Swedenborgian Church of Lancaster // 1881

Built in 1881, the Swedenborgian Church of the New Jerusalem in Lancaster, Massachusetts, is a handsome Victorian-era chapel that has been well-preserved for nearly 150 years. The Queen Anne/Shingle style church was designed by architect Francis Ward Chandler of the firm, Cabot & Chandler, for the local Swedenborgians in Lancaster, some of which likely spent summers in Lancaster from Boston.
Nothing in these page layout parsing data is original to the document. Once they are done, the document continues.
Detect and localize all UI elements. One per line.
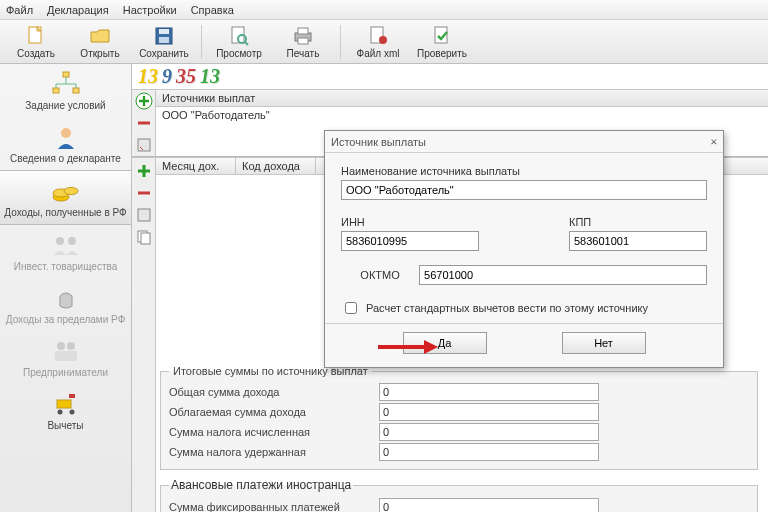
sources-item[interactable]: ООО "Работодатель" (156, 107, 768, 123)
svg-rect-8 (298, 28, 308, 34)
svg-point-23 (67, 342, 75, 350)
copy-icon (135, 228, 153, 246)
toolbar: Создать Открыть Сохранить Просмотр Печат… (0, 20, 768, 64)
group-icon (49, 231, 83, 259)
kpp-input[interactable] (569, 231, 707, 251)
svg-rect-33 (138, 209, 150, 221)
svg-point-20 (56, 237, 64, 245)
svg-rect-25 (57, 400, 71, 408)
svg-rect-2 (159, 29, 169, 34)
svg-line-6 (245, 42, 248, 45)
plus-icon (135, 162, 153, 180)
xml-button[interactable]: Файл xml (348, 25, 408, 59)
std-deduction-checkbox[interactable] (345, 302, 357, 314)
svg-point-19 (64, 187, 78, 194)
separator (340, 25, 341, 59)
svg-point-22 (57, 342, 65, 350)
dialog-buttons: Да Нет (325, 323, 723, 362)
sources-toolbar (132, 90, 156, 156)
sidebar-item-invest: Инвест. товарищества (0, 225, 131, 278)
svg-rect-24 (55, 351, 77, 361)
sidebar-item-income-rf[interactable]: Доходы, полученные в РФ (0, 170, 131, 225)
svg-point-26 (57, 410, 62, 415)
open-folder-icon (89, 25, 111, 47)
fixed-payments-field[interactable] (379, 498, 599, 512)
menu-settings[interactable]: Настройки (123, 4, 177, 16)
remove-source-button[interactable] (135, 114, 153, 132)
tax-calculated-field[interactable] (379, 423, 599, 441)
svg-rect-9 (298, 38, 308, 44)
svg-point-16 (61, 128, 71, 138)
svg-rect-14 (53, 88, 59, 93)
dialog-body: Наименование источника выплаты ИНН КПП О… (325, 153, 723, 323)
dialog-close-button[interactable]: ✕ (710, 135, 717, 148)
edit-icon (135, 206, 153, 224)
check-icon (431, 25, 453, 47)
total-income-field[interactable] (379, 383, 599, 401)
add-income-button[interactable] (135, 162, 153, 180)
person-icon (49, 123, 83, 151)
advance-legend: Авансовые платежи иностранца (169, 478, 353, 492)
income-toolbar (132, 158, 156, 512)
svg-rect-28 (69, 394, 75, 398)
minus-icon (135, 114, 153, 132)
no-button[interactable]: Нет (562, 332, 646, 354)
edit-source-button[interactable] (135, 136, 153, 154)
businessmen-icon (49, 337, 83, 365)
edit-icon (135, 136, 153, 154)
open-button[interactable]: Открыть (70, 25, 130, 59)
dialog-titlebar: Источник выплаты ✕ (325, 131, 723, 153)
sidebar-item-deductions[interactable]: Вычеты (0, 384, 131, 437)
preview-button[interactable]: Просмотр (209, 25, 269, 59)
add-source-button[interactable] (135, 92, 153, 110)
check-button[interactable]: Проверить (412, 25, 472, 59)
sources-header: Источники выплат (156, 90, 768, 107)
svg-rect-31 (138, 139, 150, 151)
remove-income-button[interactable] (135, 184, 153, 202)
preview-icon (228, 25, 250, 47)
xml-icon (367, 25, 389, 47)
sidebar-item-conditions[interactable]: Задание условий (0, 64, 131, 117)
cart-icon (49, 390, 83, 418)
save-icon (153, 25, 175, 47)
svg-point-21 (68, 237, 76, 245)
sidebar: Задание условий Сведения о декларанте До… (0, 64, 132, 512)
new-file-icon (25, 25, 47, 47)
inn-input[interactable] (341, 231, 479, 251)
svg-rect-15 (73, 88, 79, 93)
sidebar-item-entrep: Предприниматели (0, 331, 131, 384)
svg-point-11 (379, 36, 387, 44)
source-name-input[interactable] (341, 180, 707, 200)
copy-income-button[interactable] (135, 228, 153, 246)
print-button[interactable]: Печать (273, 25, 333, 59)
advance-fieldset: Авансовые платежи иностранца Сумма фикси… (160, 478, 758, 512)
svg-rect-30 (138, 122, 150, 125)
sidebar-item-declarant[interactable]: Сведения о декларанте (0, 117, 131, 170)
totals-fieldset: Итоговые суммы по источнику выплат Общая… (160, 365, 758, 470)
edit-income-button[interactable] (135, 206, 153, 224)
tax-withheld-field[interactable] (379, 443, 599, 461)
yes-button[interactable]: Да (403, 332, 487, 354)
taxable-income-field[interactable] (379, 403, 599, 421)
source-dialog: Источник выплаты ✕ Наименование источник… (324, 130, 724, 368)
menu-file[interactable]: Файл (6, 4, 33, 16)
print-icon (292, 25, 314, 47)
oktmo-input[interactable] (419, 265, 707, 285)
menu-help[interactable]: Справка (191, 4, 234, 16)
svg-rect-35 (141, 233, 150, 244)
separator (201, 25, 202, 59)
new-button[interactable]: Создать (6, 25, 66, 59)
tree-icon (49, 70, 83, 98)
svg-rect-13 (63, 72, 69, 77)
svg-rect-32 (138, 192, 150, 195)
form-number-bar: 13 9 35 13 (132, 64, 768, 90)
svg-rect-3 (159, 37, 169, 43)
menubar: Файл Декларация Настройки Справка (0, 0, 768, 20)
sidebar-item-foreign: Доходы за пределами РФ (0, 278, 131, 331)
menu-declaration[interactable]: Декларация (47, 4, 109, 16)
bag-icon (49, 284, 83, 312)
save-button[interactable]: Сохранить (134, 25, 194, 59)
plus-icon (135, 92, 153, 110)
svg-point-27 (69, 410, 74, 415)
minus-icon (135, 184, 153, 202)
The membership of the church dwindled in the early 20th century, and the congregation sold the church to a local women’s social group, the Current Topics Club in 1923. The women’s club met in the old church and maintained the building for nearly a century until the building sold to private owners in about 2007, who converted it to a residence, preserving the unique architecture we still see today.

Bessie & Murray Potter House // 1909

Murray A. Potter (1871-1915) and his wife, Bessie Lincoln Potter lived in Cambridge, Massachusetts, where Murray worked as a Professor of Romance Languages at Harvard College. The couple spent summers in Lancaster, Massachusetts, where they would purchase a house in 1909 that was built just a decade or so earlier. The couple were said to be big fans of history and decided to make their house resemble the 1782 Pierce-Nichols House in Salem, having the brown shingle Victorian house “modernized” in the current three-story near-symmetrical form.

Solon Wilder House // 1883

On Main Street in the central village of Lancaster, Massachusetts, the Solon Wilder House stands as one of the town’s finest Victorian-era residences. The house dates to 1883 and was built for Solon Wilder (1828-1889) and his wife, Olive. Mr. Wilder ran a store and served as town treasurer, doing well enough financially to build this handsome, and modern house and rear stable for the time. The Stick style house features a porch with cut woodwork, decorative trusses in gables, and wooden wall cladding interrupted by “stickwork” patterns raised from the wall surface that is meant to symbolize the structural skeleton of the home.

Lancaster Central School // 1904

Located across the Town Common from the iconic Bulfinch Church in Lancaster, Massachusetts, this handsome 1904 Colonial/Classical Revival style school building was designed in response to its neighbors and Colonial context of the town of Lancaster. At a Town Meeting in 1903, a local building committee determined that “Bulfinch Colonial” would be the best style for the architecture for a new high school that would be built in the town center, with Herbert Dudley Hale, selected as the architect for the planned two-story brick building. The Center School had been used continuously as a public school until 2001, when it outlived its utility as school facility in town, which was vacated for years until grant funding and a restoration of the building, now known as the Prescott Building, for Town Offices, including the Lancaster Historical Commission. The facade is dominated by its seven-bay symmetrical façade featuring brick
corner quoins, double-door entrance, and two-story white-painted brick pilasters framing the entrance and “supporting” the pediment that contains the town crest in high-relief.